EXERCISE: Your response should contain each line of the data that includes "recommande".

^^^^^^^^

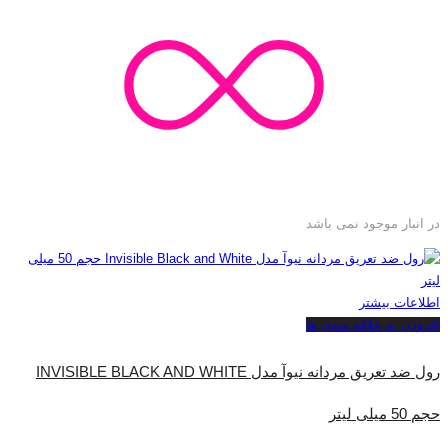
در انبار موجود نمی باشد
اطلاعات بیشتر
افزودن به علاقه مندی ها
رول ضد تعریق مردانه نیوآ مدل INVISIBLE BLACK AND WHITE
حجم 50 میلی لیتر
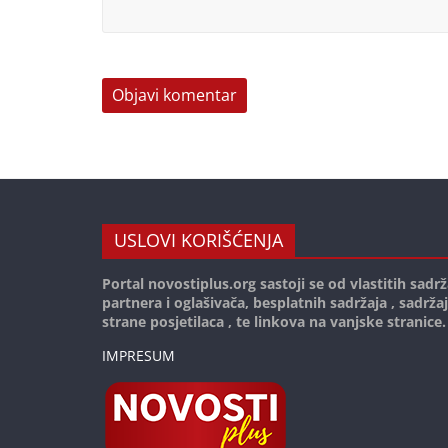
USLOVI KORIŠĆENJA
Portal novostiplus.org sastoji se od vlastitih sadrž
partnera i oglašivača, besplatnih sadržaja , sadrža
strane posjetilaca , te linkova na vanjske stranice.
IMPRESUM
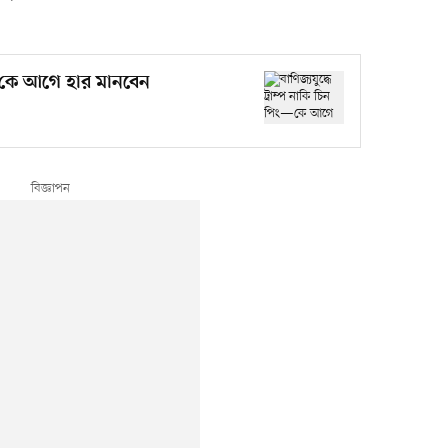
িং—কে আগে হার মানবেন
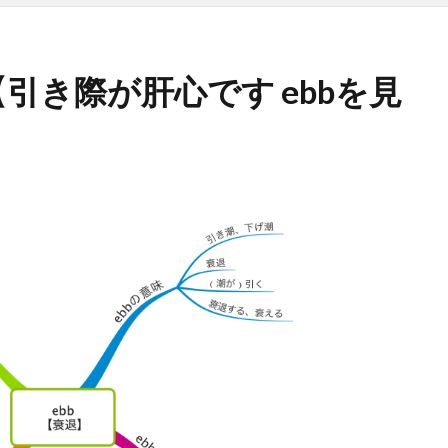
引き際が肝心です ebbを見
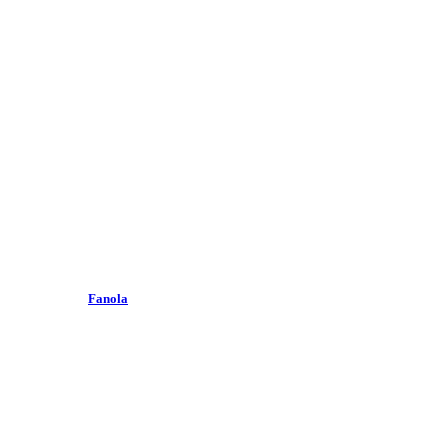
Fanola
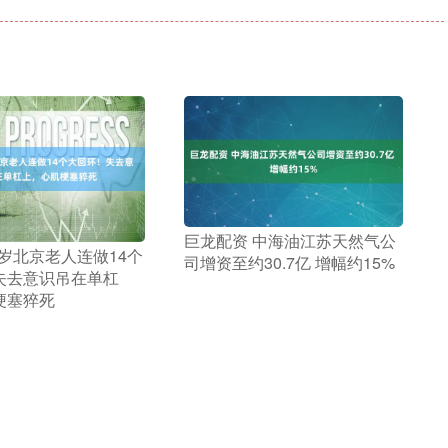
​巨龙配资 中海油江苏天然气公
60岁北京老人连做14个
司增资至约30.7亿 增幅约15%
失去意识吊在单杠
梗塞猝死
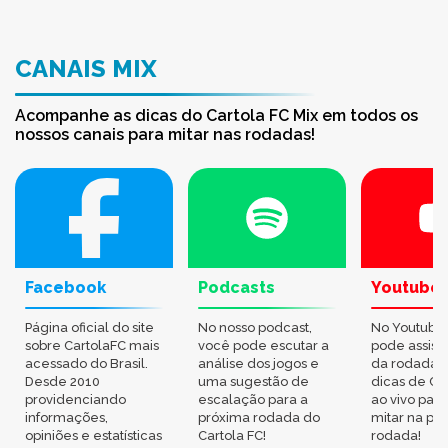
CANAIS MIX
Acompanhe as dicas do Cartola FC Mix em todos os
nossos canais para mitar nas rodadas!
Facebook
Podcasts
Youtube
Página oficial do site
No nosso podcast,
No Youtube
sobre CartolaFC mais
você pode escutar a
pode assisti
acessado do Brasil.
análise dos jogos e
da rodada,
Desde 2010
uma sugestão de
dicas de Ca
providenciando
escalação para a
ao vivo par
informações,
próxima rodada do
mitar na pr
opiniões e estatísticas
Cartola FC!
rodada!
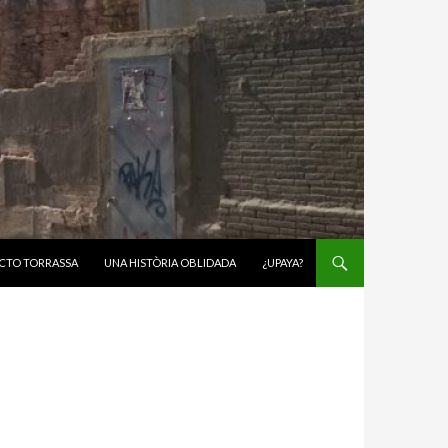
CTO TORRASSA
UNA HISTÒRIA OBLIDADA
¿UPAYA?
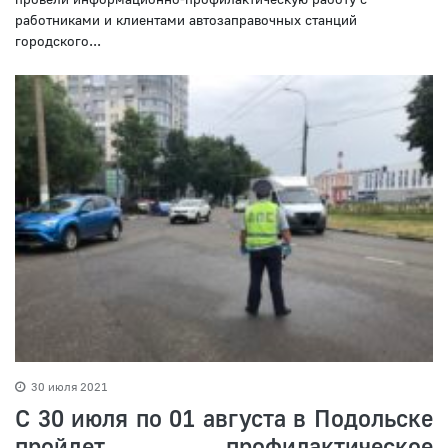
работниками и клиентами автозаправочных станций
городского...
30 июля 2021
С 30 июля по 01 августа в Подольске
пройдет профилактическое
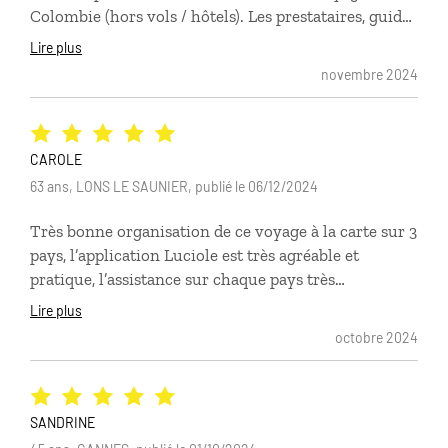
Colombie (hors vols / hôtels). Les prestataires, guides
comme chauffeurs sont toujours arrivés à l’heure.
Lire plus
Mon voyage s’est bien passé et il était rassurant
novembre 2024
d’avoir des prestations déjà organisées. La personne
qui m’a accompagnée en amont de ce voyage était
très gentille, a répondu à toutes mes questions et m’a
donné tous les conseils qu’elle avait. Je recommande
CAROLE
!
63 ans, LONS LE SAUNIER, publié le 06/12/2024
Très bonne organisation de ce voyage à la carte sur 3
pays, l’application Luciole est très agréable et
pratique, l’assistance sur chaque pays très
opérationnelle, le choix des hébergements
Lire plus
conformes à nos souhaits, je recommande ce
octobre 2024
voyagiste.
SANDRINE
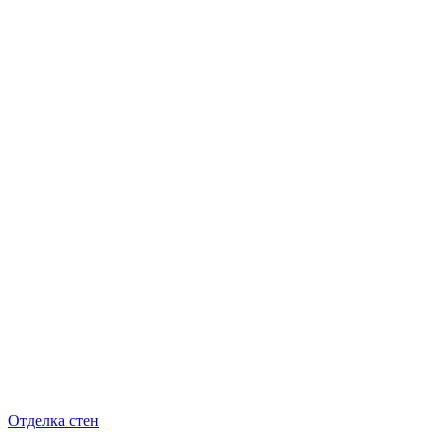
Отделка стен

^^^^^^^^

YOUR RESPONSE:
donné tous les conseils qu’elle avait. Je recommande
conformes à nos souhaits, je recommande ce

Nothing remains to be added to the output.